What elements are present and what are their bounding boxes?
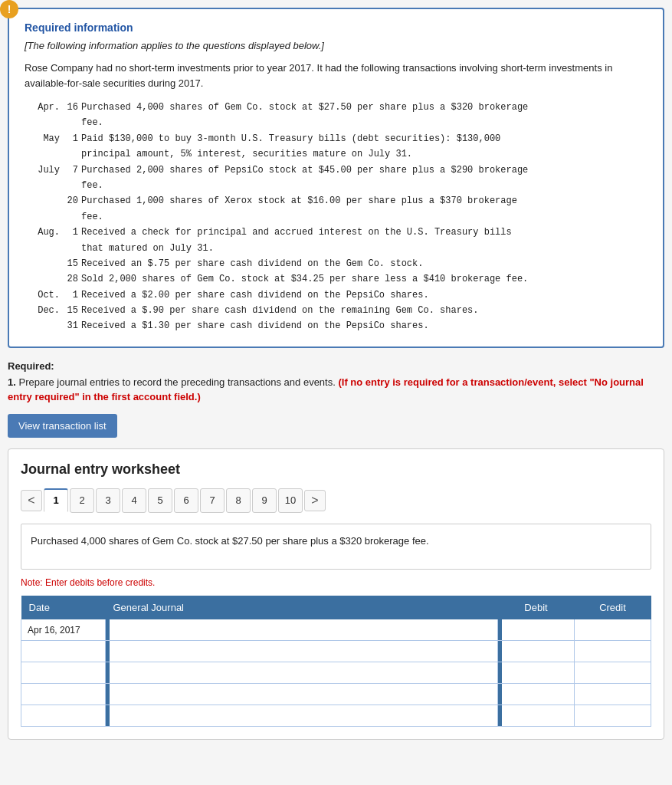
- view-transaction-list-button[interactable]: View transaction list: [8, 414, 117, 438]
- intro-text: Rose Company had no short-term investmen…: [25, 61, 647, 90]
- date-cell-5: [21, 705, 106, 727]
- worksheet-title: Journal entry worksheet: [21, 461, 651, 478]
- step-number: 1.: [8, 376, 16, 388]
- journal-table: Date General Journal Debit Credit Apr 16…: [21, 596, 651, 728]
- instruction-text: Prepare journal entries to record the pr…: [18, 376, 335, 388]
- debit-cell-1[interactable]: [498, 619, 575, 641]
- debit-header: Debit: [498, 596, 575, 619]
- date-cell-2: [21, 641, 106, 662]
- tab-2[interactable]: 2: [70, 488, 94, 513]
- journal-cell-1[interactable]: [106, 619, 498, 641]
- journal-input-1[interactable]: [110, 619, 497, 641]
- tab-3[interactable]: 3: [96, 488, 120, 513]
- journal-input-3[interactable]: [110, 662, 497, 683]
- date-cell-1: Apr 16, 2017: [21, 619, 106, 641]
- date-header: Date: [21, 596, 106, 619]
- debit-input-5[interactable]: [502, 705, 574, 726]
- tab-6[interactable]: 6: [174, 488, 198, 513]
- next-arrow[interactable]: >: [304, 490, 326, 511]
- tab-5[interactable]: 5: [148, 488, 172, 513]
- journal-cell-5[interactable]: [106, 705, 498, 727]
- journal-cell-3[interactable]: [106, 662, 498, 684]
- required-label: Required:: [8, 360, 664, 372]
- description-box: Purchased 4,000 shares of Gem Co. stock …: [21, 524, 651, 570]
- credit-cell-4[interactable]: [575, 684, 651, 705]
- credit-cell-3[interactable]: [575, 662, 651, 684]
- italic-note: [The following information applies to th…: [25, 40, 647, 51]
- credit-input-2[interactable]: [575, 641, 651, 662]
- worksheet-container: Journal entry worksheet < 1 2 3 4 5 6 7 …: [8, 448, 664, 741]
- tab-navigation: < 1 2 3 4 5 6 7 8 9 10 >: [21, 488, 651, 513]
- tab-1[interactable]: 1: [44, 488, 68, 513]
- transactions: Apr. 16 Purchased 4,000 shares of Gem Co…: [25, 100, 647, 334]
- credit-input-4[interactable]: [575, 684, 651, 705]
- tab-10[interactable]: 10: [278, 488, 303, 513]
- required-instruction: 1. Prepare journal entries to record the…: [8, 375, 664, 405]
- tab-9[interactable]: 9: [252, 488, 277, 513]
- info-box: ! Required information [The following in…: [8, 8, 664, 348]
- credit-input-1[interactable]: [575, 619, 651, 641]
- journal-input-4[interactable]: [110, 684, 497, 705]
- prev-arrow[interactable]: <: [21, 490, 42, 511]
- debit-cell-5[interactable]: [498, 705, 575, 727]
- info-title: Required information: [25, 21, 647, 34]
- credit-input-5[interactable]: [575, 705, 651, 726]
- debit-input-2[interactable]: [502, 641, 574, 662]
- journal-input-5[interactable]: [110, 705, 497, 726]
- table-row: [21, 705, 651, 727]
- journal-cell-4[interactable]: [106, 684, 498, 705]
- date-cell-3: [21, 662, 106, 684]
- alert-icon: !: [0, 0, 18, 18]
- tab-4[interactable]: 4: [122, 488, 146, 513]
- debit-cell-4[interactable]: [498, 684, 575, 705]
- credit-cell-5[interactable]: [575, 705, 651, 727]
- note-text: Note: Enter debits before credits.: [21, 577, 651, 588]
- table-row: Apr 16, 2017: [21, 619, 651, 641]
- debit-input-3[interactable]: [502, 662, 574, 683]
- tab-7[interactable]: 7: [200, 488, 225, 513]
- journal-input-2[interactable]: [110, 641, 497, 662]
- debit-input-1[interactable]: [502, 619, 574, 641]
- credit-cell-2[interactable]: [575, 641, 651, 662]
- tab-8[interactable]: 8: [226, 488, 251, 513]
- required-section: Required: 1. Prepare journal entries to …: [8, 360, 664, 405]
- journal-header: General Journal: [106, 596, 498, 619]
- table-row: [21, 641, 651, 662]
- debit-cell-2[interactable]: [498, 641, 575, 662]
- credit-input-3[interactable]: [575, 662, 651, 683]
- table-row: [21, 684, 651, 705]
- journal-cell-2[interactable]: [106, 641, 498, 662]
- credit-header: Credit: [575, 596, 651, 619]
- credit-cell-1[interactable]: [575, 619, 651, 641]
- date-cell-4: [21, 684, 106, 705]
- debit-input-4[interactable]: [502, 684, 574, 705]
- debit-cell-3[interactable]: [498, 662, 575, 684]
- table-row: [21, 662, 651, 684]
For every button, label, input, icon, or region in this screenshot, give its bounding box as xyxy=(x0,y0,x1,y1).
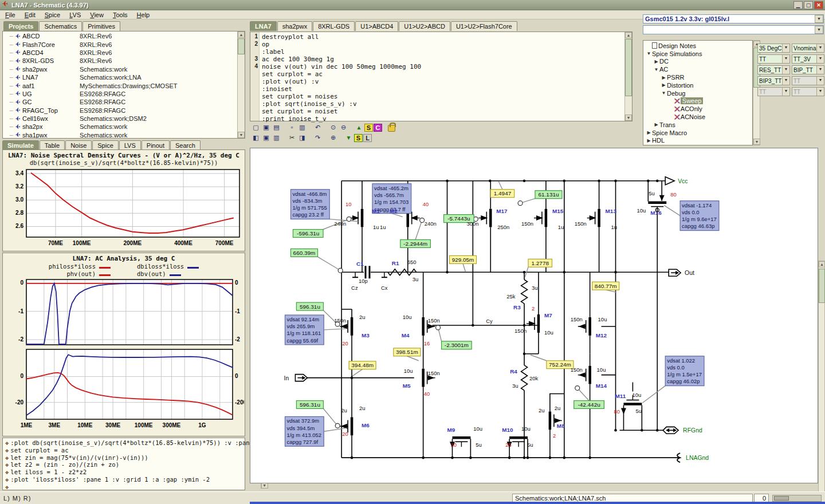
status-slider[interactable] xyxy=(772,495,822,502)
device-M13 xyxy=(587,181,599,272)
spice-script-editor[interactable]: 1234 destroyplot allop:labelac dec 100 3… xyxy=(250,32,632,121)
combo-arrow-icon[interactable]: ▼ xyxy=(815,26,823,34)
tree-item-acnoise[interactable]: ⤫ACNoise xyxy=(643,113,752,121)
tab-search[interactable]: Search xyxy=(170,140,201,150)
menu-lvs[interactable]: LVS xyxy=(65,11,85,19)
tree-item-psrr[interactable]: ▶PSRR xyxy=(643,73,752,81)
tree-item-aconly[interactable]: ⤫ACOnly xyxy=(643,105,752,113)
tab-primitives[interactable]: Primitives xyxy=(82,21,120,31)
tab-lvs[interactable]: LVS xyxy=(119,140,141,150)
redo-icon[interactable]: ↷ xyxy=(313,133,323,143)
c-block-icon[interactable]: C xyxy=(374,124,382,132)
param-combo[interactable]: RES_TT▼ xyxy=(757,65,790,74)
l-block-icon[interactable]: L xyxy=(363,134,372,142)
tree-item-spice-macro[interactable]: ▶Spice Macro xyxy=(643,129,752,137)
print-icon[interactable]: ▤ xyxy=(272,123,281,132)
console-line: ❖let zin = mag(75*v(in)/(v(inr)-v(in))) xyxy=(5,454,261,462)
param-combo[interactable]: TT▼ xyxy=(757,54,790,64)
lock-icon[interactable] xyxy=(388,125,395,132)
process-corner-combo[interactable]: Gsmc015 1.2v 3.3v: gl015lv.l ▼ xyxy=(643,14,824,23)
menu-spice[interactable]: Spice xyxy=(41,11,65,19)
tab-schematics[interactable]: Schematics xyxy=(39,21,82,31)
svg-text:596.31u: 596.31u xyxy=(300,304,320,310)
undo-icon[interactable]: ↶ xyxy=(313,123,323,132)
project-row[interactable]: ─✈RFAGC_TopES9268:RFAGC xyxy=(3,107,237,115)
tree-item-distortion[interactable]: ▶Distortion xyxy=(643,81,752,89)
edit-tab-lna7[interactable]: LNA7 xyxy=(250,21,277,31)
edit-tab-u1-abcd4[interactable]: U1>ABCD4 xyxy=(355,21,398,31)
project-row[interactable]: ─✈aaf1MySchematics:Drawings;CMOSET xyxy=(3,81,237,89)
secondary-combo[interactable]: ▼ xyxy=(643,25,824,34)
editor-code[interactable]: destroyplot allop:labelac dec 100 30meg … xyxy=(260,32,624,121)
edit-tab-8xrl-gds[interactable]: 8XRL-GDS xyxy=(313,21,355,31)
combo-arrow-icon[interactable]: ▼ xyxy=(815,15,823,23)
close-button[interactable]: ✕ xyxy=(814,1,823,9)
save-as-icon[interactable]: ▣ xyxy=(261,133,271,143)
schematic-label: M6 xyxy=(362,422,370,428)
schematic-vscrollbar[interactable]: ▲ ▼ xyxy=(818,261,825,504)
new-icon[interactable]: ▢ xyxy=(251,123,261,132)
param-combo[interactable]: 35 DegC▼ xyxy=(757,44,790,53)
project-row[interactable]: ─✈Flash7Core8XRL:Rev6 xyxy=(3,40,237,48)
project-row[interactable]: ─✈GCES9268:RFAGC xyxy=(3,98,237,106)
param-combo[interactable]: BIP_TT▼ xyxy=(792,65,824,74)
maximize-button[interactable]: ▢ xyxy=(804,1,813,9)
tree-item-dc[interactable]: ▶DC xyxy=(643,58,752,66)
schematic-canvas[interactable]: VccOutInRFGndLNAGndvdsat -466.8mvds -834… xyxy=(250,148,818,483)
project-row[interactable]: ─✈sha2pxSchematics:work xyxy=(3,123,237,131)
minimize-button[interactable]: ▁ xyxy=(793,1,803,9)
script-icon[interactable]: S xyxy=(364,124,373,132)
project-row[interactable]: ─✈ABCD48XRL:Rev6 xyxy=(3,49,237,57)
edit-tab-sha2pwx[interactable]: sha2pwx xyxy=(277,21,312,31)
param-combo[interactable]: Vnominal▼ xyxy=(792,44,824,53)
param-combo[interactable]: TT_3V▼ xyxy=(792,54,824,64)
zoom-icon[interactable]: ⊙ xyxy=(328,123,338,132)
tab-simulate[interactable]: Simulate xyxy=(2,140,39,150)
tree-item-design-notes[interactable]: Design Notes xyxy=(643,42,752,50)
save-icon[interactable]: ▣ xyxy=(261,123,271,132)
project-row[interactable]: ─✈sha2pwxSchematics:work xyxy=(3,65,237,73)
tab-spice[interactable]: Spice xyxy=(92,140,119,150)
menu-view[interactable]: View xyxy=(86,11,108,19)
tab-projects[interactable]: Projects xyxy=(3,21,38,31)
tab-pinout[interactable]: Pinout xyxy=(142,140,170,150)
editor-scrollbar[interactable]: ▲▼ xyxy=(624,32,632,121)
tree-item-ac[interactable]: ▼AC xyxy=(643,65,752,73)
noise-plot[interactable]: 70ME100ME200ME400ME700ME2.62.83.03.23.4 xyxy=(3,166,244,251)
schematic-label: 20 xyxy=(342,431,348,437)
paste-icon[interactable]: ◨ xyxy=(297,133,307,143)
hier-down-icon[interactable]: ▼ xyxy=(344,133,353,143)
tab-table[interactable]: Table xyxy=(40,140,65,150)
zoom-out-icon[interactable]: ⊖ xyxy=(339,123,348,132)
tree-item-sweep[interactable]: ⤫Sweep xyxy=(643,97,752,105)
tree-item-debug[interactable]: ▼Debug xyxy=(643,89,752,97)
zoom-in-icon[interactable]: ⊕ xyxy=(328,133,338,143)
edit-tab-u1-u2-abcd[interactable]: U1>U2>ABCD xyxy=(399,21,450,31)
script-add-icon[interactable]: S xyxy=(354,134,363,142)
tree-item-hdl[interactable]: ▶HDL xyxy=(643,137,752,145)
tree-item-spice-simulations[interactable]: ▼Spice Simulations xyxy=(643,50,752,58)
project-row[interactable]: ─✈8XRL-GDS8XRL:Rev6 xyxy=(3,57,237,65)
ac-plot[interactable]: 00-1-1-2-20-200-2001ME3ME10ME30ME100ME30… xyxy=(3,277,244,435)
command-console[interactable]: ❖:plot db(sqrt(inoise_s_v)/sqrt(4*boltz*… xyxy=(2,438,245,490)
param-combo[interactable]: BIP3_TT▼ xyxy=(757,76,790,85)
hier-up-icon[interactable]: ▲ xyxy=(354,123,364,132)
project-row[interactable]: ─✈Cell16wxSchematics:work;DSM2 xyxy=(3,115,237,123)
tree-item-trans[interactable]: ▶Trans xyxy=(643,121,752,129)
menu-edit[interactable]: Edit xyxy=(21,11,40,19)
columns-icon[interactable]: ▥ xyxy=(272,133,281,143)
project-row[interactable]: ─✈sha1pwxSchematics:work xyxy=(3,131,237,139)
project-row[interactable]: ─✈ABCD8XRL:Rev6 xyxy=(3,32,237,40)
edit-tab-u1-u2-flash7core[interactable]: U1>U2>Flash7Core xyxy=(451,21,517,31)
tab-noise[interactable]: Noise xyxy=(65,140,92,150)
menu-file[interactable]: File xyxy=(1,11,19,19)
select-icon[interactable]: ▫ xyxy=(287,123,297,132)
open-icon[interactable]: ◧ xyxy=(251,133,261,143)
project-list-scrollbar[interactable]: ▲▼ xyxy=(237,32,245,138)
copy-icon[interactable]: ▥ xyxy=(297,123,307,132)
project-row[interactable]: ─✈UGES9268:RFAGC xyxy=(3,90,237,98)
menu-tools[interactable]: Tools xyxy=(109,11,132,19)
project-row[interactable]: ─✈LNA7Schematics:work;LNA xyxy=(3,73,237,81)
menu-help[interactable]: Help xyxy=(133,11,154,19)
cut-icon[interactable]: ✂ xyxy=(287,133,297,143)
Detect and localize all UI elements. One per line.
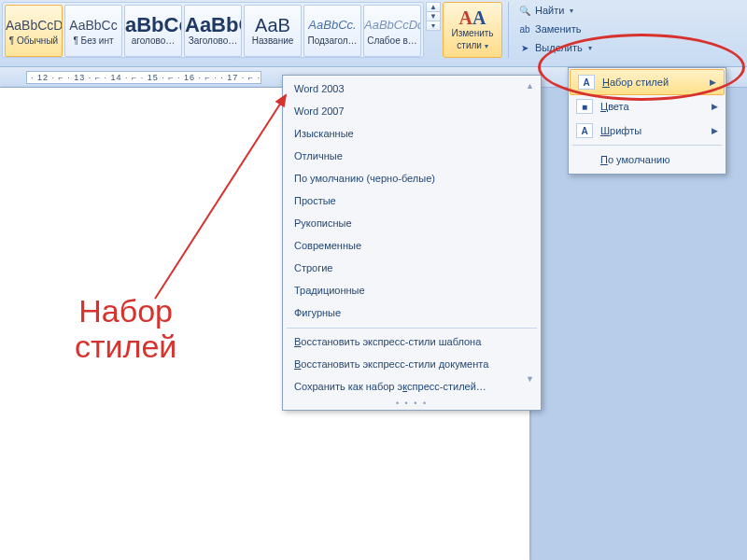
style-preview: AaBbCc. <box>304 17 360 34</box>
submenu-icon: A <box>576 123 593 138</box>
gallery-scroll-down[interactable]: ▼ <box>426 12 441 21</box>
binoculars-icon: 🔍 <box>518 4 531 17</box>
replace-icon: ab <box>518 22 531 35</box>
gallery-scroll-up[interactable]: ▲ <box>426 2 441 12</box>
replace-label: Заменить <box>535 23 581 35</box>
submenu-item-default[interactable]: AПо умолчанию <box>569 147 726 172</box>
styleset-item[interactable]: Традиционные <box>283 279 541 301</box>
change-styles-icon: AA <box>444 9 501 26</box>
style-preview: AaBbCc <box>65 17 121 34</box>
menu-scroll-indicator: ▲▼ <box>526 81 539 384</box>
style-tile[interactable]: AaBbCcDd¶ Обычный <box>5 5 63 57</box>
submenu-icon: A <box>578 75 595 90</box>
styleset-item[interactable]: Изысканные <box>283 122 541 145</box>
styleset-footer-item[interactable]: Восстановить экспресс-стили шаблона <box>283 330 541 353</box>
submenu-item[interactable]: AНабор стилей▶ <box>570 69 725 95</box>
submenu-label: По умолчанию <box>600 154 669 165</box>
styleset-item[interactable]: Фигурные <box>283 301 541 324</box>
gallery-scroll: ▲ ▼ ▾ <box>426 2 441 31</box>
replace-button[interactable]: ab Заменить <box>514 21 596 37</box>
styleset-item[interactable]: Word 2003 <box>283 77 541 100</box>
submenu-arrow-icon: ▶ <box>712 126 718 135</box>
styleset-item[interactable]: Рукописные <box>283 212 541 234</box>
style-preview: AaBbCcDd <box>6 17 62 34</box>
gallery-expand[interactable]: ▾ <box>426 21 441 31</box>
horizontal-ruler[interactable]: · 12 · ⌐ · 13 · ⌐ · 14 · ⌐ · 15 · ⌐ · 16… <box>26 71 261 84</box>
submenu-icon: ■ <box>576 99 593 114</box>
chevron-down-icon: ▾ <box>588 44 592 52</box>
styleset-item[interactable]: Отличные <box>283 145 541 167</box>
styleset-item[interactable]: Word 2007 <box>283 100 541 122</box>
cursor-icon: ➤ <box>518 41 531 54</box>
find-button[interactable]: 🔍 Найти ▾ <box>514 2 596 19</box>
style-tile[interactable]: AaBНазвание <box>244 5 302 57</box>
styleset-item[interactable]: Строгие <box>283 257 541 279</box>
style-label: Подзагол… <box>304 35 360 46</box>
style-tile[interactable]: AaBbCc¶ Без инт <box>64 5 122 57</box>
styleset-menu: ▲▼ Word 2003Word 2007ИзысканныеОтличныеП… <box>282 75 542 411</box>
submenu-arrow-icon: ▶ <box>710 77 716 87</box>
style-label: аголово… <box>125 35 181 46</box>
style-label: ¶ Без инт <box>65 35 121 46</box>
submenu-label: Цвета <box>600 101 629 112</box>
styleset-footer-item[interactable]: Восстановить экспресс-стили документа <box>283 353 541 375</box>
styleset-item[interactable]: Простые <box>283 189 541 212</box>
style-tile[interactable]: AaBbCc.Подзагол… <box>303 5 361 57</box>
styleset-item[interactable]: Современные <box>283 234 541 257</box>
styleset-footer-item[interactable]: Сохранить как набор экспресс-стилей… <box>283 375 541 398</box>
change-styles-label2: стили ▾ <box>444 40 501 51</box>
submenu-label: Набор стилей <box>602 77 669 88</box>
submenu-item[interactable]: AШрифты▶ <box>569 119 726 143</box>
change-styles-button[interactable]: AA Изменить стили ▾ <box>443 2 502 58</box>
chevron-down-icon: ▾ <box>485 42 488 50</box>
style-preview: AaBbCc <box>185 17 241 34</box>
style-label: Название <box>245 35 301 46</box>
style-label: Заголово… <box>185 35 241 46</box>
select-button[interactable]: ➤ Выделить ▾ <box>514 39 596 56</box>
menu-separator <box>572 145 722 146</box>
chevron-down-icon: ▾ <box>570 7 573 15</box>
change-styles-submenu: AНабор стилей▶■Цвета▶AШрифты▶AПо умолчан… <box>568 67 726 175</box>
menu-separator <box>287 328 537 329</box>
editing-group: 🔍 Найти ▾ ab Заменить ➤ Выделить ▾ <box>508 2 596 58</box>
submenu-item[interactable]: ■Цвета▶ <box>569 94 726 119</box>
styleset-item[interactable]: По умолчанию (черно-белые) <box>283 167 541 189</box>
select-label: Выделить <box>535 42 583 53</box>
style-preview: aBbCc <box>125 17 181 34</box>
submenu-arrow-icon: ▶ <box>712 102 718 111</box>
styles-gallery: AaBbCcDd¶ ОбычныйAaBbCc¶ Без интaBbCcаго… <box>2 2 424 58</box>
submenu-label: Шрифты <box>600 125 641 136</box>
change-styles-label1: Изменить <box>444 28 501 38</box>
find-label: Найти <box>535 5 564 16</box>
style-tile[interactable]: AaBbCcЗаголово… <box>184 5 242 57</box>
style-preview: AaB <box>245 17 301 34</box>
menu-resize-grip[interactable]: • • • • <box>283 398 541 410</box>
style-label: ¶ Обычный <box>6 35 62 46</box>
style-tile[interactable]: AaBbCcDdСлабое в… <box>363 5 421 57</box>
ribbon: AaBbCcDd¶ ОбычныйAaBbCc¶ Без интaBbCcаго… <box>0 0 747 67</box>
style-preview: AaBbCcDd <box>364 17 420 34</box>
style-tile[interactable]: aBbCcаголово… <box>124 5 182 57</box>
annotation-label: Набор стилей <box>75 293 176 364</box>
style-label: Слабое в… <box>364 35 420 46</box>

Exercise brief:
In the lines above, find the word "AШрифты" and copy each line that contains it.

Exercise output:
submenu-item[interactable]: AШрифты▶ <box>569 119 726 143</box>
change-styles-submenu: AНабор стилей▶■Цвета▶AШрифты▶AПо умолчан… <box>568 67 726 175</box>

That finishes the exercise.